> **Problem description**: The expected output is the line bearing "fokussiert und mit" followed by all remaining lines of the records, each restated word for word.
[Available records Boundary: Start]
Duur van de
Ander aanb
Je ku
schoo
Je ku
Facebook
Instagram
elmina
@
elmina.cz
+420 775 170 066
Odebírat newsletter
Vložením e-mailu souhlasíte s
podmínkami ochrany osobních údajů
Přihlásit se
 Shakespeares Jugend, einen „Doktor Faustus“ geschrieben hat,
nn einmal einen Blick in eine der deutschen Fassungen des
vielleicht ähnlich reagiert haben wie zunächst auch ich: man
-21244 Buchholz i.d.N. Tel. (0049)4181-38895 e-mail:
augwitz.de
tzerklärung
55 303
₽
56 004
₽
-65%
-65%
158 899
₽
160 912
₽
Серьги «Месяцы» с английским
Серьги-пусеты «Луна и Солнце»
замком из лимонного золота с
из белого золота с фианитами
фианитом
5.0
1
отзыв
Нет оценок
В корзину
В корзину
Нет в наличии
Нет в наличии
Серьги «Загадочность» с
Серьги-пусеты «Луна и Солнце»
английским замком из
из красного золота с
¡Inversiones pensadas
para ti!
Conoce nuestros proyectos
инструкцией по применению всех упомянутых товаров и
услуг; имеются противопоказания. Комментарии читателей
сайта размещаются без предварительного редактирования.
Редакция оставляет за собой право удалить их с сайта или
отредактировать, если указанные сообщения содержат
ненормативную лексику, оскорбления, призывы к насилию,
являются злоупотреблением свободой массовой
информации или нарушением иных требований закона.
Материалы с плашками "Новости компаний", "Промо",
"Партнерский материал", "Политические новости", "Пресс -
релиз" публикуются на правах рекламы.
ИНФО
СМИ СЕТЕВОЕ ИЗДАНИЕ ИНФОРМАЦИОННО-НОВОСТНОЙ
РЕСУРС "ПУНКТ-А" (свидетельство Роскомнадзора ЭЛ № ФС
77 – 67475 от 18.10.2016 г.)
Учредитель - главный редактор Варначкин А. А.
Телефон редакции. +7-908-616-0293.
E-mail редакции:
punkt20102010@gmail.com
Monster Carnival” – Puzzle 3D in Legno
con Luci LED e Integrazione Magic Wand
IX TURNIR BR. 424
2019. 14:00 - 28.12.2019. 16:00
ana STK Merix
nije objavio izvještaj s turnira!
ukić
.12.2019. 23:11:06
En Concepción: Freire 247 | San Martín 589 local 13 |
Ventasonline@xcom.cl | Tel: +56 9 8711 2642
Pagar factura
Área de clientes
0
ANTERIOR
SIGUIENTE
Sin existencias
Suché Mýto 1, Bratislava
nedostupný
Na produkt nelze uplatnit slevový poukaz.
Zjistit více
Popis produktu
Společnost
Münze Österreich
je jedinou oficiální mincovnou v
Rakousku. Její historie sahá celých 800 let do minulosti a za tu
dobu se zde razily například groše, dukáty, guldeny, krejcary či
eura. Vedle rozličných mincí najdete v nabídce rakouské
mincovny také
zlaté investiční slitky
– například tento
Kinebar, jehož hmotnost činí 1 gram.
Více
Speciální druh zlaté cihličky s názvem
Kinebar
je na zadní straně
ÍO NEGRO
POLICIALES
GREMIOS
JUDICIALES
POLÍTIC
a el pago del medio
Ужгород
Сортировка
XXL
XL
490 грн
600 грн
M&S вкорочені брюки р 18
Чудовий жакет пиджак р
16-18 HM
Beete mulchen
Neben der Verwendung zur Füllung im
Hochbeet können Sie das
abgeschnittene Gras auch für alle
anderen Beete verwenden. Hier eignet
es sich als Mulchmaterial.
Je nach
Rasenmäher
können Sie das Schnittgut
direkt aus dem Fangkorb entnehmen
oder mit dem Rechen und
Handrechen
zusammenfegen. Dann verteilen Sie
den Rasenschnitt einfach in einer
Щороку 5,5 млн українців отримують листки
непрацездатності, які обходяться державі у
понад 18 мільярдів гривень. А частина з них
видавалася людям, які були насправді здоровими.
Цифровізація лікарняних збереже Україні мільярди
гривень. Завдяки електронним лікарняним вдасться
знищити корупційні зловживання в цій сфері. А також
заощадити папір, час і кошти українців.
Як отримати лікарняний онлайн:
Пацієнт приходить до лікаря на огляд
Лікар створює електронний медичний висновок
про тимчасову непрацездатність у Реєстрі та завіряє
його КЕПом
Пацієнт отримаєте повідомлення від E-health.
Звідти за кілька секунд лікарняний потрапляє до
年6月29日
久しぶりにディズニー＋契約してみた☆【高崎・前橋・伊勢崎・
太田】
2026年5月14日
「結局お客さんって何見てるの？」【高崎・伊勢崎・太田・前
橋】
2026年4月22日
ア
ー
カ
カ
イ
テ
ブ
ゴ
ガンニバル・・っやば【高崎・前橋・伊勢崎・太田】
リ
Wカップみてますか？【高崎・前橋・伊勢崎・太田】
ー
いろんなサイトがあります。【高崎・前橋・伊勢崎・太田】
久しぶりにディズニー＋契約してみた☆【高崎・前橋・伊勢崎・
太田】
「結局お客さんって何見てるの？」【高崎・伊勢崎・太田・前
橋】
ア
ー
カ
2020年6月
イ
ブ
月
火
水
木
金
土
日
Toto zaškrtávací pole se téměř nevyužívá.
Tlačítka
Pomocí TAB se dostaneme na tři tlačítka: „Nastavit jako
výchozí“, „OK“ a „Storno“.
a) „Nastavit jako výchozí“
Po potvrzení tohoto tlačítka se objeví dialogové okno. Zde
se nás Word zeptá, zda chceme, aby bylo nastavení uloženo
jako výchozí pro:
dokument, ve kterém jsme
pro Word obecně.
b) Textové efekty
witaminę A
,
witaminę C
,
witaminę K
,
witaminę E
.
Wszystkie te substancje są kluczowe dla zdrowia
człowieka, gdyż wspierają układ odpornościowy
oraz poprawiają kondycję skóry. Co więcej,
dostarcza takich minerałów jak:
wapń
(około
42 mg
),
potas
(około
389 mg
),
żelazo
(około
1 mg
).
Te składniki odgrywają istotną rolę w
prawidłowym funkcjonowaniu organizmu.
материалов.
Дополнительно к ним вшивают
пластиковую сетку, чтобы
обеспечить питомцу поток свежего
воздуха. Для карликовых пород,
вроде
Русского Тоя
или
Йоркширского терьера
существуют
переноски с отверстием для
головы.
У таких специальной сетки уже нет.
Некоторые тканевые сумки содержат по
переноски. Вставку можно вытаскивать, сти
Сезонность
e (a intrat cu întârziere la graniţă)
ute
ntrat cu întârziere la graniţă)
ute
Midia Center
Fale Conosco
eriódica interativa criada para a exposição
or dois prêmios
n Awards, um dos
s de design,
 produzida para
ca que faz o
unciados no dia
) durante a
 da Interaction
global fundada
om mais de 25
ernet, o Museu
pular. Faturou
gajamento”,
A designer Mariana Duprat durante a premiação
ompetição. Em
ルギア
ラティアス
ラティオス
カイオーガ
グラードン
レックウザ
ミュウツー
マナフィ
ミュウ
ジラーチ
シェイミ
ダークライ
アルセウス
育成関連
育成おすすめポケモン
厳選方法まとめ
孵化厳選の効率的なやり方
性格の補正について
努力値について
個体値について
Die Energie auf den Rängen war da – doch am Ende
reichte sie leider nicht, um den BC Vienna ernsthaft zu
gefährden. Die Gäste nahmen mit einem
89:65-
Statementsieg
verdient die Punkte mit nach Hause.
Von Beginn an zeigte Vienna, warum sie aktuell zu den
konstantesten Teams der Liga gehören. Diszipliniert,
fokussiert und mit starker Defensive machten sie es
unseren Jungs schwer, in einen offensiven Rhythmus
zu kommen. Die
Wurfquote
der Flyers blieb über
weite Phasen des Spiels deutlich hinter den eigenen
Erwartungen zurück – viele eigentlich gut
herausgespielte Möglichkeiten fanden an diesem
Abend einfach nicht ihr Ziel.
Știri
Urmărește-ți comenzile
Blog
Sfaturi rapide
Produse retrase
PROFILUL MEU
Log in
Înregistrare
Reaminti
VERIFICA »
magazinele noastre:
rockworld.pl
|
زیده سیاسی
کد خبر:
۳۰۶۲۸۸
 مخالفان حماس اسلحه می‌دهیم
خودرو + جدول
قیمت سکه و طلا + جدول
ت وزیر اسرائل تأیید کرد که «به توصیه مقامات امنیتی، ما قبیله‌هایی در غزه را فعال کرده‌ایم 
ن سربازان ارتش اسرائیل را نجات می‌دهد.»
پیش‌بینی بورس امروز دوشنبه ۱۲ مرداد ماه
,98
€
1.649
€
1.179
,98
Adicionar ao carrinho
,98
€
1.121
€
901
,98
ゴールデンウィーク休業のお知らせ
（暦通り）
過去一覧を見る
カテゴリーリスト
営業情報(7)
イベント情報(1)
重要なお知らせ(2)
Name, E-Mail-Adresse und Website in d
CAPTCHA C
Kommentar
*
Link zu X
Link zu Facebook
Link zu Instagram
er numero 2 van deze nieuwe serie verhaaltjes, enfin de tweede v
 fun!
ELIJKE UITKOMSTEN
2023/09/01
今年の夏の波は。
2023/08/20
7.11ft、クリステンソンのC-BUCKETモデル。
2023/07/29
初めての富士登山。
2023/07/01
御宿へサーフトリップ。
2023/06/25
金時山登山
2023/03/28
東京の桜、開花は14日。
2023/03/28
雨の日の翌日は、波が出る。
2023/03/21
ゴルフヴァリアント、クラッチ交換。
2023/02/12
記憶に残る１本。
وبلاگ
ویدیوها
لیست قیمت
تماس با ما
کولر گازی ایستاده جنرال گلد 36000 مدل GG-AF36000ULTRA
[Available records Boundary: End]
> **Output for this task**:
fokussiert und mit starker Defensive machten sie es
unseren Jungs schwer, in einen offensiven Rhythmus
zu kommen. Die
Wurfquote
der Flyers blieb über
weite Phasen des Spiels deutlich hinter den eigenen
Erwartungen zurück – viele eigentlich gut
herausgespielte Möglichkeiten fanden an diesem
Abend einfach nicht ihr Ziel.
Știri
Urmărește-ți comenzile
Blog
Sfaturi rapide
Produse retrase
PROFILUL MEU
Log in
Înregistrare
Reaminti
VERIFICA »
magazinele noastre:
rockworld.pl
|
زیده سیاسی
کد خبر:
۳۰۶۲۸۸
 مخالفان حماس اسلحه می‌دهیم
خودرو + جدول
قیمت سکه و طلا + جدول
ت وزیر اسرائل تأیید کرد که «به توصیه مقامات امنیتی، ما قبیله‌هایی در غزه را فعال کرده‌ایم 
ن سربازان ارتش اسرائیل را نجات می‌دهد.»
پیش‌بینی بورس امروز دوشنبه ۱۲ مرداد ماه
,98
€
1.649
€
1.179
,98
Adicionar ao carrinho
,98
€
1.121
€
901
,98
ゴールデンウィーク休業のお知らせ
（暦通り）
過去一覧を見る
カテゴリーリスト
営業情報(7)
イベント情報(1)
重要なお知らせ(2)
Name, E-Mail-Adresse und Website in d
CAPTCHA C
Kommentar
*
Link zu X
Link zu Facebook
Link zu Instagram
er numero 2 van deze nieuwe serie verhaaltjes, enfin de tweede v
 fun!
ELIJKE UITKOMSTEN
2023/09/01
今年の夏の波は。
2023/08/20
7.11ft、クリステンソンのC-BUCKETモデル。
2023/07/29
初めての富士登山。
2023/07/01
御宿へサーフトリップ。
2023/06/25
金時山登山
2023/03/28
東京の桜、開花は14日。
2023/03/28
雨の日の翌日は、波が出る。
2023/03/21
ゴルフヴァリアント、クラッチ交換。
2023/02/12
記憶に残る１本。
وبلاگ
ویدیوها
لیست قیمت
تماس با ما
کولر گازی ایستاده جنرال گلد 36000 مدل GG-AF36000ULTRA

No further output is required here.